Nobel Prize in Physics 1956

John Bardeen, Walter Brattain and William Shockley won the 1956 Nobel Prize for physics for their work on the transistor, the basic building block of today's radios, televisions, computers and other electronic devices.

Learn about the complete history of the transistor.
- Ira Flatow, Transistorized! on PBS

Bardeen, John
Physicist, born in Madison, Wisconsin, USA. He studied electrical engineering at Wisconsin University, and mathematical physics at Princeton (1936). After World War 2, he joined a new solid-state physics group at Bell Telephone Laboratories, where with Walter Brattain and William Shockley he developed the point-contact transistor (1947), for which they shared the Nobel Prize for Physics in 1956. Professor at Illinois University (1951–75), with Leon Cooper and John Schrieffer he received the Nobel Prize for Physics again in 1972 for the first satisfactory theory of superconductivity (the Bardeen–Cooper–Schrieffer or BCS theory), thereby becoming the first person to receive the Nobel Prize for Physics twice.

Brattain, Walter H(ouser)
US physicist, born in Amoy, China, where his father was a teacher. He grew up on a cattle ranch in the State of Washington, and studied at the universities of Oregon and Minnesota. In 1929 he joined Bell Telephone Laboratories, where he worked as a research physicist on the surface properties of semiconductors. With Bardeen and Shockley he developed the point-contact transistor, using a thin germanium crystal. He shared the Nobel Prize for Physics in 1956.
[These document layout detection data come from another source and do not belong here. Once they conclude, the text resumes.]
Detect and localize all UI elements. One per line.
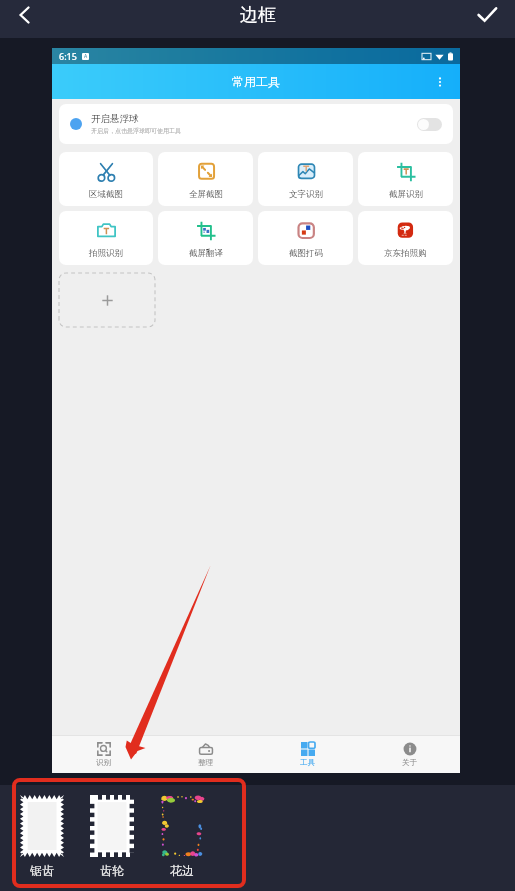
button[interactable]: 整理 (154, 736, 256, 773)
staticText: 常用工具 (232, 74, 280, 89)
button[interactable]: 截屏识别 (358, 152, 453, 206)
staticText: 文字识别 (289, 189, 323, 200)
staticText: 开启后，点击悬浮球即可使用工具 (91, 127, 181, 135)
staticText: 京东拍照购 (384, 248, 427, 259)
button[interactable]: 全屏截图 (158, 152, 253, 206)
button[interactable]: 锯齿 (7, 795, 77, 878)
button[interactable]: 识别 (52, 736, 154, 773)
button[interactable]: Toggle floating ball (417, 118, 442, 131)
button[interactable]: 花边 (147, 795, 217, 878)
staticText: 开启悬浮球 (91, 113, 139, 125)
button[interactable]: 开启悬浮球 (59, 104, 453, 144)
button[interactable]: 截图打码 (258, 211, 353, 265)
staticText: 工具 (300, 758, 315, 767)
staticText: 关于 (402, 758, 417, 767)
button[interactable]: 区域截图 (59, 152, 153, 206)
button[interactable]: 齿轮 (77, 795, 147, 878)
staticText: 锯齿 (30, 863, 54, 878)
button[interactable]: 截屏翻译 (158, 211, 253, 265)
button[interactable]: 拍照识别 (59, 211, 153, 265)
staticText: 花边 (170, 863, 194, 878)
button[interactable]: 关于 (358, 736, 460, 773)
staticText: 截屏识别 (389, 189, 423, 200)
staticText: 6:15 (59, 50, 77, 62)
button[interactable]: Back (0, 0, 50, 30)
staticText: 截屏翻译 (189, 248, 223, 259)
staticText: 边框 (240, 4, 276, 27)
button[interactable]: 文字识别 (258, 152, 353, 206)
button[interactable]: Add tool (59, 273, 155, 327)
button[interactable]: 京东拍照购 (358, 211, 453, 265)
button[interactable]: Confirm (458, 0, 515, 30)
button[interactable]: More options (434, 76, 446, 88)
staticText: 识别 (96, 758, 111, 767)
staticText: A (84, 53, 88, 60)
staticText: 齿轮 (100, 863, 124, 878)
staticText: 区域截图 (89, 189, 123, 200)
staticText: 整理 (198, 758, 213, 767)
staticText: 截图打码 (289, 248, 323, 259)
staticText: 全屏截图 (189, 189, 223, 200)
button[interactable]: 工具 (256, 736, 358, 773)
staticText: 拍照识别 (89, 248, 123, 259)
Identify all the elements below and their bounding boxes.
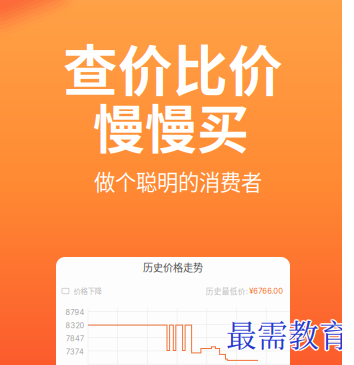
staticText: 7374: [66, 348, 84, 356]
staticText: 最需教育: [226, 313, 350, 357]
staticText: 价格下降: [74, 286, 102, 296]
staticText: 7847: [66, 334, 84, 343]
staticText: 最需教育: [225, 312, 349, 357]
staticText: 8320: [66, 321, 84, 330]
staticText: 8794: [66, 308, 84, 317]
staticText: 最需教育: [227, 310, 351, 355]
staticText: 最需教育: [227, 312, 351, 357]
staticText: 最需教育: [225, 312, 349, 356]
staticText: 历史价格走势: [143, 260, 203, 274]
staticText: ¥6766.00: [249, 286, 283, 296]
staticText: 历史最低价:: [206, 286, 248, 296]
staticText: 最需教育: [226, 310, 350, 354]
staticText: 慢慢买: [93, 88, 249, 164]
staticText: 最需教育: [226, 312, 350, 356]
staticText: 做个聪明的消费者: [94, 166, 262, 196]
staticText: 最需教育: [227, 312, 351, 356]
staticText: 查价比价: [63, 27, 283, 107]
staticText: 最需教育: [225, 310, 349, 355]
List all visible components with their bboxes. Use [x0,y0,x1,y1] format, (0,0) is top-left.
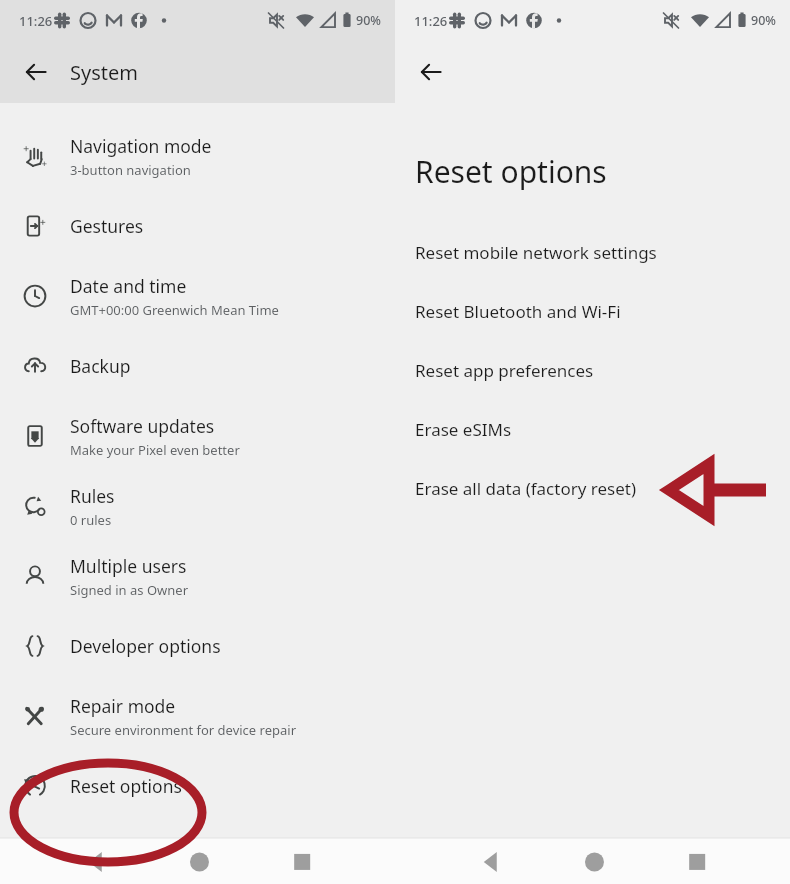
staticText: Reset options [415,151,607,192]
staticText: 0 rules [70,511,112,529]
button[interactable]: Rules [0,471,395,541]
staticText: Date and time [70,274,187,298]
staticText: Developer options [70,634,221,658]
staticText: Erase eSIMs [415,418,512,441]
staticText: 90% [356,12,381,29]
button[interactable]: Reset options [0,751,395,821]
staticText: Erase all data (factory reset) [415,477,637,500]
button[interactable]: Erase all data (factory reset) [395,459,790,518]
staticText: System [70,59,138,86]
button[interactable]: Gestures [0,191,395,261]
button[interactable]: Repair mode [0,681,395,751]
staticText: 11:26 [19,12,53,30]
staticText: Make your Pixel even better [70,441,240,459]
button[interactable]: Back [409,50,453,94]
staticText: Reset Bluetooth and Wi-Fi [415,300,621,323]
button[interactable]: Back [14,50,58,94]
staticText: Navigation mode [70,134,212,158]
staticText: Signed in as Owner [70,581,189,599]
button[interactable]: Reset app preferences [395,341,790,400]
button[interactable]: Erase eSIMs [395,400,790,459]
staticText: 3-button navigation [70,161,191,179]
staticText: Reset mobile network settings [415,241,657,264]
button[interactable]: Backup [0,331,395,401]
button[interactable]: Reset mobile network settings [395,223,790,282]
staticText: Multiple users [70,554,187,578]
staticText: Rules [70,484,115,508]
button[interactable]: Date and time [0,261,395,331]
staticText: Reset options [70,774,182,798]
staticText: Secure environment for device repair [70,721,297,739]
button[interactable]: Reset Bluetooth and Wi-Fi [395,282,790,341]
staticText: GMT+00:00 Greenwich Mean Time [70,301,279,319]
staticText: Backup [70,354,131,378]
staticText: 90% [751,12,776,29]
staticText: Reset app preferences [415,359,594,382]
staticText: Gestures [70,214,144,238]
button[interactable]: Multiple users [0,541,395,611]
button[interactable]: Navigation mode [0,121,395,191]
staticText: 11:26 [414,12,448,30]
button[interactable]: Developer options [0,611,395,681]
button[interactable]: Software updates [0,401,395,471]
staticText: Software updates [70,414,215,438]
staticText: Repair mode [70,694,176,718]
Shockley, William B(radford)
Physicist, born in London, England, UK. He studied at the California Institute of Technology and Harvard, began work with Bell Telephone Laboratories in 1936, and became professor of engineering at Stanford in 1963. During World War 2 he directed US research on antisubmarine warfare. In 1947 he helped devise the point-contact transistor. He then devised the junction transistor, which heralded a revolution in radio, TV, and computer circuitry. He shared the Nobel Prize for Physics in 1956 with John Bardeen and Walter Brattain. In his later years Shockley provoked outrage with his racist comments and sterilization schemes for people of low IQ.